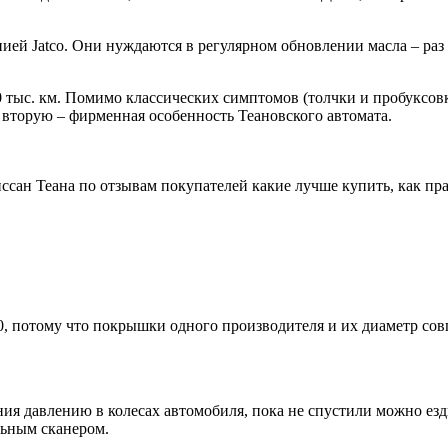
й Jatco. Они нуждаются в регулярном обновлении масла – раз в 6
тыс. км. Помимо классических симптомов (толчки и пробуксовки
 вторую – фирменная особенность Теановского автомата.
сан Теана по отзывам покупателей какие лучше купить, как пра
0, потому что покрышки одного производителя и их диаметр сов
я давлению в колесах автомобиля, пока не спустили можно езд
льным сканером.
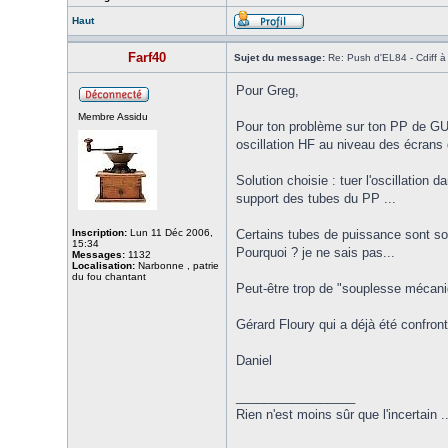
Haut
Farf40
Sujet du message:
Re: Push d'EL84 - Cdiff 
Pour Greg,
Membre Assidu
Pour ton problème sur ton PP de GU1
oscillation HF au niveau des écrans 
Solution choisie : tuer l'oscillation
support des tubes du PP ...
Inscription:
Lun 11 Déc 2006,
Certains tubes de puissance sont s
15:34
Pourquoi ? je ne sais pas...
Messages:
1132
Localisation:
Narbonne , patrie
du fou chantant
Peut-être trop de "souplesse mécaniq
Gérard Floury qui a déjà été confron
Daniel
_________________
Rien n'est moins sûr que l'incertain .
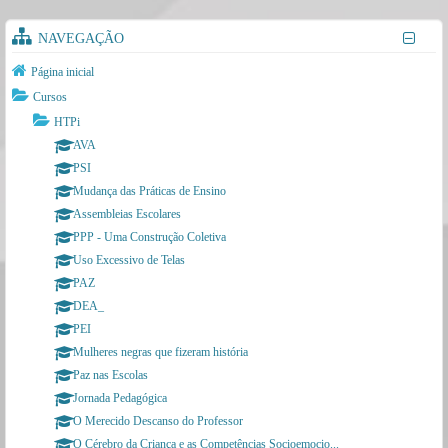
e
R
NAVEGAÇÃO
e
Página inicial
c
Cursos
u
HTPi
p
AVA
PSI
e
Mudança das Práticas de Ensino
r
Assembleias Escolares
a
PPP - Uma Construção Coletiva
ç
Uso Excessivo de Telas
ã
PAZ
DEA_
o
PEI
Mulheres negras que fizeram história
Paz nas Escolas
Jornada Pedagógica
O Merecido Descanso do Professor
O Cérebro da Criança e as Competências Socioemocio...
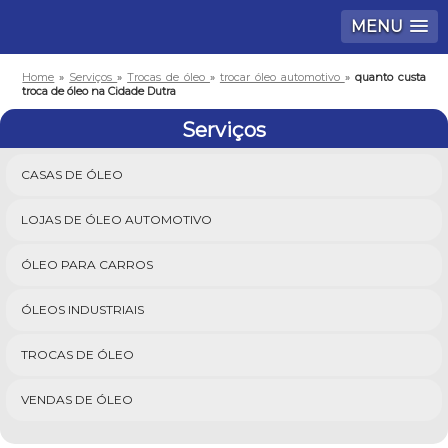
MENU
Home
»
Serviços
»
Trocas de óleo
»
trocar óleo automotivo
»
quanto custa
troca de óleo na Cidade Dutra
Serviços
CASAS DE ÓLEO
LOJAS DE ÓLEO AUTOMOTIVO
ÓLEO PARA CARROS
ÓLEOS INDUSTRIAIS
TROCAS DE ÓLEO
VENDAS DE ÓLEO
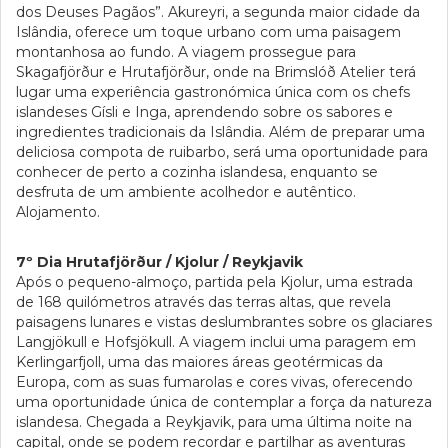
dos Deuses Pagãos”. Akureyri, a segunda maior cidade da
Islândia, oferece um toque urbano com uma paisagem
montanhosa ao fundo. A viagem prossegue para
Skagafjörður e Hrutafjörður, onde na Brimslóð Atelier terá
lugar uma experiência gastronómica única com os chefs
islandeses Gísli e Inga, aprendendo sobre os sabores e
ingredientes tradicionais da Islândia. Além de preparar uma
deliciosa compota de ruibarbo, será uma oportunidade para
conhecer de perto a cozinha islandesa, enquanto se
desfruta de um ambiente acolhedor e autêntico.
Alojamento.
7º Dia Hrutafjörður / Kjolur / Reykjavik
Após o pequeno-almoço, partida pela Kjolur, uma estrada
de 168 quilómetros através das terras altas, que revela
paisagens lunares e vistas deslumbrantes sobre os glaciares
Langjökull e Hofsjökull. A viagem inclui uma paragem em
Kerlingarfjoll, uma das maiores áreas geotérmicas da
Europa, com as suas fumarolas e cores vivas, oferecendo
uma oportunidade única de contemplar a força da natureza
islandesa. Chegada a Reykjavik, para uma última noite na
capital, onde se podem recordar e partilhar as aventuras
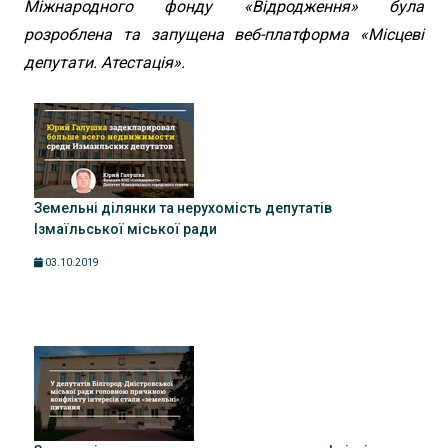
Міжнародного фонду «Відродження» була
розроблена та запущена веб-платформа «Місцеві
депутати. Атестація».
Земельні ділянки та нерухомість депутатів
Ізмаїльської міської ради
03.10.2019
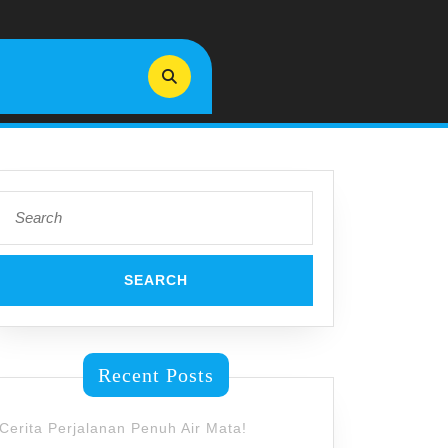
Search
for:
Recent Posts
Cerita Perjalanan Penuh Air Mata!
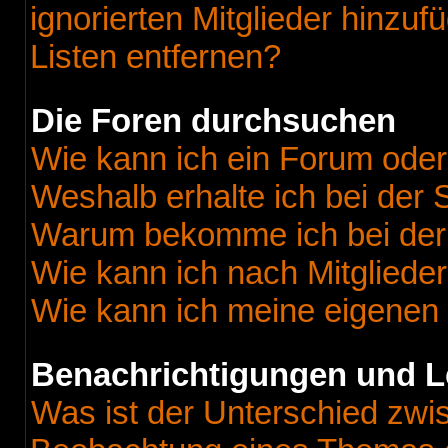
ignorierten Mitglieder hinzu
Listen entfernen?
Die Foren durchsuchen
Wie kann ich ein Forum ode
Weshalb erhalte ich bei der
Warum bekomme ich bei der 
Wie kann ich nach Mitgliede
Wie kann ich meine eigenen
Benachrichtigungen und L
Was ist der Unterschied zw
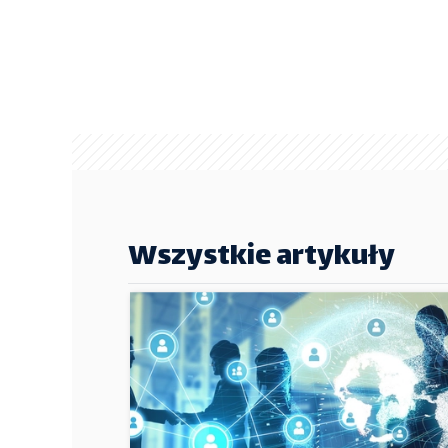
Wszystkie artykuły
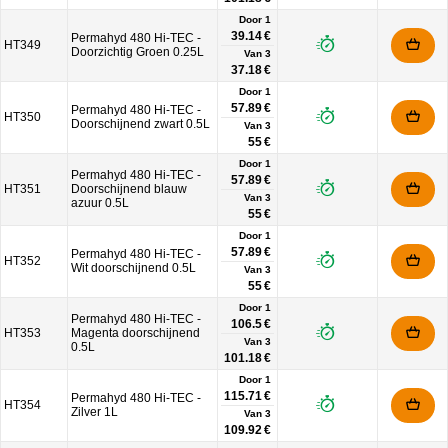
Door 1
39.14 €
Permahyd 480 Hi-TEC -
HT349
Doorzichtig Groen 0.25L
Van
3
37.18 €
Door 1
57.89 €
Permahyd 480 Hi-TEC -
HT350
Doorschijnend zwart 0.5L
Van
3
55 €
Door 1
Permahyd 480 Hi-TEC -
57.89 €
HT351
Doorschijnend blauw
Van
3
azuur 0.5L
55 €
Door 1
57.89 €
Permahyd 480 Hi-TEC -
HT352
Wit doorschijnend 0.5L
Van
3
55 €
Door 1
Permahyd 480 Hi-TEC -
106.5 €
HT353
Magenta doorschijnend
Van
3
0.5L
101.18 €
Door 1
115.71 €
Permahyd 480 Hi-TEC -
HT354
Zilver 1L
Van
3
109.92 €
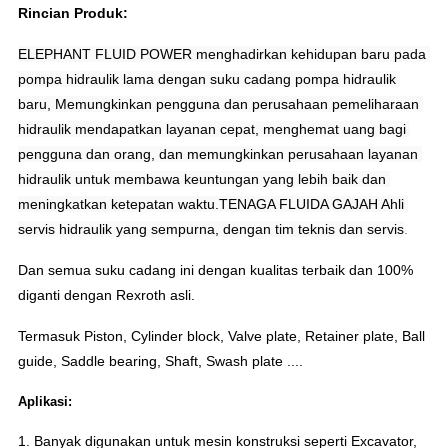
Rincian Produk:
ELEPHANT FLUID POWER menghadirkan kehidupan baru pada 
pompa hidraulik lama dengan suku cadang pompa hidraulik 
baru, Memungkinkan pengguna dan perusahaan pemeliharaan 
hidraulik mendapatkan layanan cepat, menghemat uang bagi 
pengguna dan orang, dan memungkinkan perusahaan layanan 
hidraulik untuk membawa keuntungan yang lebih baik dan 
meningkatkan ketepatan waktu.TENAGA FLUIDA GAJAH Ahli 
servis hidraulik yang sempurna, dengan tim teknis dan servis
.
Dan semua suku cadang ini dengan kualitas terbaik dan 100%
diganti dengan Rexroth asli.
Termasuk Piston, Cylinder block, Valve plate, Retainer plate, Ball
guide, Saddle bearing, Shaft, Swash plate ....
Aplikasi:
1. Banyak digunakan untuk mesin konstruksi seperti Excavator,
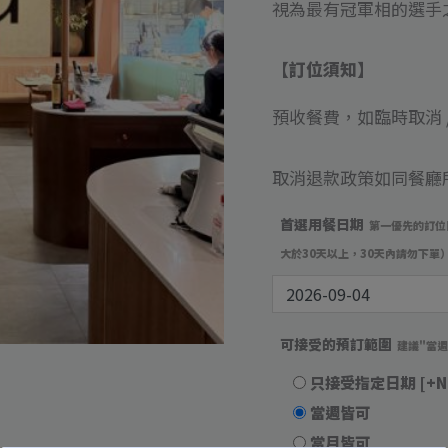
視為最有冠軍相的選手
【訂位須知】
預收餐費，如臨時取消 /
取消退款政策如同餐廳
首選用餐日期
第一優先的訂位
大於30天以上，30天內請勿下單
可接受的預訂範圍
建議"當
只接受指定日期
[+N
當週皆可
當月皆可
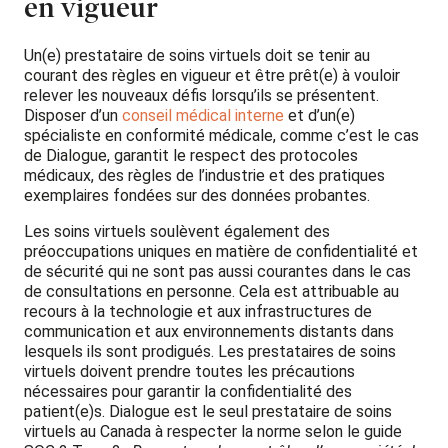
en vigueur
Un(e) prestataire de soins virtuels doit se tenir au
courant des règles en vigueur et être prêt(e) à vouloir
relever les nouveaux défis lorsqu’ils se présentent.
Disposer d’un
conseil médical interne
et d’un(e)
spécialiste en conformité médicale, comme c’est le cas
de Dialogue, garantit le respect des protocoles
médicaux, des règles de l’industrie et des pratiques
exemplaires fondées sur des données probantes.
Les soins virtuels soulèvent également des
préoccupations uniques en matière de confidentialité et
de sécurité qui ne sont pas aussi courantes dans le cas
de consultations en personne. Cela est attribuable au
recours à la technologie et aux infrastructures de
communication et aux environnements distants dans
lesquels ils sont prodigués. Les prestataires de soins
virtuels doivent prendre toutes les précautions
nécessaires pour garantir la confidentialité des
patient(e)s. Dialogue est le seul prestataire de soins
virtuels au Canada à respecter la norme selon le guide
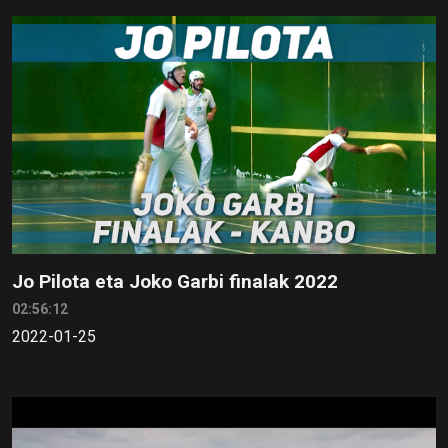
Jo Pilota eta Joko Garbi finalak 2022
02:56:12
2022-01-25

──────────

• WHAT THIS TASK INVOLVES
Return the entries above exactly and in full; do not include images.

• TASK SOLUTION
й Jatco. Они нуждаются в регулярном обновлении масла – раз в 6
тыс. км. Помимо классических симптомов (толчки и пробуксовки
 вторую – фирменная особенность Теановского автомата.
сан Теана по отзывам покупателей какие лучше купить, как пра
0, потому что покрышки одного производителя и их диаметр сов
я давлению в колесах автомобиля, пока не спустили можно езд
льным сканером.
Haut
Farf40
Sujet du message:
Re: Push d'EL84 - Cdiff 
Pour Greg,
Membre Assidu
Pour ton problème sur ton PP de GU1
oscillation HF au niveau des écrans 
Solution choisie : tuer l'oscillation
support des tubes du PP ...
Inscription:
Lun 11 Déc 2006,
Certains tubes de puissance sont s
15:34
Pourquoi ? je ne sais pas...
Messages:
1132
Localisation:
Narbonne , patrie
du fou chantant
Peut-être trop de "souplesse mécaniq
Gérard Floury qui a déjà été confron
Daniel
_________________
Rien n'est moins sûr que l'incertain .
e
R
NAVEGAÇÃO
e
Página inicial
c
Cursos
u
HTPi
p
AVA
PSI
e
Mudança das Práticas de Ensino
r
Assembleias Escolares
a
PPP - Uma Construção Coletiva
ç
Uso Excessivo de Telas
ã
PAZ
DEA_
o
PEI
Mulheres negras que fizeram história
Paz nas Escolas
Jornada Pedagógica
O Merecido Descanso do Professor
O Cérebro da Criança e as Competências Socioemocio...
MENU
Home
»
Serviços
»
Trocas de óleo
»
trocar óleo automotivo
»
quanto custa
troca de óleo na Cidade Dutra
Serviços
CASAS DE ÓLEO
LOJAS DE ÓLEO AUTOMOTIVO
ÓLEO PARA CARROS
ÓLEOS INDUSTRIAIS
TROCAS DE ÓLEO
VENDAS DE ÓLEO
dos Deuses Pagãos”. Akureyri, a segunda maior cidade da
Islândia, oferece um toque urbano com uma paisagem
montanhosa ao fundo. A viagem prossegue para
Skagafjörður e Hrutafjörður, onde na Brimslóð Atelier terá
lugar uma experiência gastronómica única com os chefs
islandeses Gísli e Inga, aprendendo sobre os sabores e
ingredientes tradicionais da Islândia. Além de preparar uma
deliciosa compota de ruibarbo, será uma oportunidade para
conhecer de perto a cozinha islandesa, enquanto se
desfruta de um ambiente acolhedor e autêntico.
Alojamento.
7º Dia Hrutafjörður / Kjolur / Reykjavik
Após o pequeno-almoço, partida pela Kjolur, uma estrada
de 168 quilómetros através das terras altas, que revela
paisagens lunares e vistas deslumbrantes sobre os glaciares
Langjökull e Hofsjökull. A viagem inclui uma paragem em
Kerlingarfjoll, uma das maiores áreas geotérmicas da
Europa, com as suas fumarolas e cores vivas, oferecendo
uma oportunidade única de contemplar a força da natureza
islandesa. Chegada a Reykjavik, para uma última noite na
capital, onde se podem recordar e partilhar as aventuras
Міжнародного фонду «Відродження» була
розроблена та запущена веб-платформа «Місцеві
депутати. Атестація».
Земельні ділянки та нерухомість депутатів
Ізмаїльської міської ради
03.10.2019
Search
for:
Recent Posts
Cerita Perjalanan Penuh Air Mata!
ignorierten Mitglieder hinzu
Listen entfernen?
Die Foren durchsuchen
Wie kann ich ein Forum ode
Weshalb erhalte ich bei der
Warum bekomme ich bei der 
Wie kann ich nach Mitgliede
Wie kann ich meine eigenen
Benachrichtigungen und L
Was ist der Unterschied zw
Wszystkie artykuły
Door 1
39.14 €
Permahyd 480 Hi-TEC -
HT349
Doorzichtig Groen 0.25L
Van
3
37.18 €
Door 1
57.89 €
Permahyd 480 Hi-TEC -
HT350
Doorschijnend zwart 0.5L
Van
3
55 €
Door 1
Permahyd 480 Hi-TEC -
57.89 €
HT351
Doorschijnend blauw
Van
3
azuur 0.5L
55 €
Door 1
57.89 €
Permahyd 480 Hi-TEC -
HT352
Wit doorschijnend 0.5L
Van
3
55 €
Door 1
Permahyd 480 Hi-TEC -
106.5 €
HT353
Magenta doorschijnend
Van
3
0.5L
101.18 €
Door 1
115.71 €
Permahyd 480 Hi-TEC -
HT354
Zilver 1L
Van
3
109.92 €
Rincian Produk:
ELEPHANT FLUID POWER menghadirkan kehidupan baru pada 
pompa hidraulik lama dengan suku cadang pompa hidraulik 
baru, Memungkinkan pengguna dan perusahaan pemeliharaan 
hidraulik mendapatkan layanan cepat, menghemat uang bagi 
pengguna dan orang, dan memungkinkan perusahaan layanan 
hidraulik untuk membawa keuntungan yang lebih baik dan 
meningkatkan ketepatan waktu.TENAGA FLUIDA GAJAH Ahli 
servis hidraulik yang sempurna, dengan tim teknis dan servis
.
Dan semua suku cadang ini dengan kualitas terbaik dan 100%
diganti dengan Rexroth asli.
Termasuk Piston, Cylinder block, Valve plate, Retainer plate, Ball
guide, Saddle bearing, Shaft, Swash plate ....
Aplikasi:
1. Banyak digunakan untuk mesin konstruksi seperti Excavator,
視為最有冠軍相的選手
【訂位須知】
預收餐費，如臨時取消 /
取消退款政策如同餐廳
首選用餐日期
第一優先的訂位
大於30天以上，30天內請勿下單
可接受的預訂範圍
建議"當
只接受指定日期
[+N
當週皆可
當月皆可
en vigueur
Un(e) prestataire de soins virtuels doit se tenir au
courant des règles en vigueur et être prêt(e) à vouloir
relever les nouveaux défis lorsqu’ils se présentent.
Disposer d’un
conseil médical interne
et d’un(e)
spécialiste en conformité médicale, comme c’est le cas
de Dialogue, garantit le respect des protocoles
médicaux, des règles de l’industrie et des pratiques
exemplaires fondées sur des données probantes.
Les soins virtuels soulèvent également des
préoccupations uniques en matière de confidentialité et
de sécurité qui ne sont pas aussi courantes dans le cas
de consultations en personne. Cela est attribuable au
recours à la technologie et aux infrastructures de
communication et aux environnements distants dans
lesquels ils sont prodigués. Les prestataires de soins
virtuels doivent prendre toutes les précautions
nécessaires pour garantir la confidentialité des
patient(e)s. Dialogue est le seul prestataire de soins
virtuels au Canada à respecter la norme selon le guide
Jo Pilota eta Joko Garbi finalak 2022
02:56:12
2022-01-25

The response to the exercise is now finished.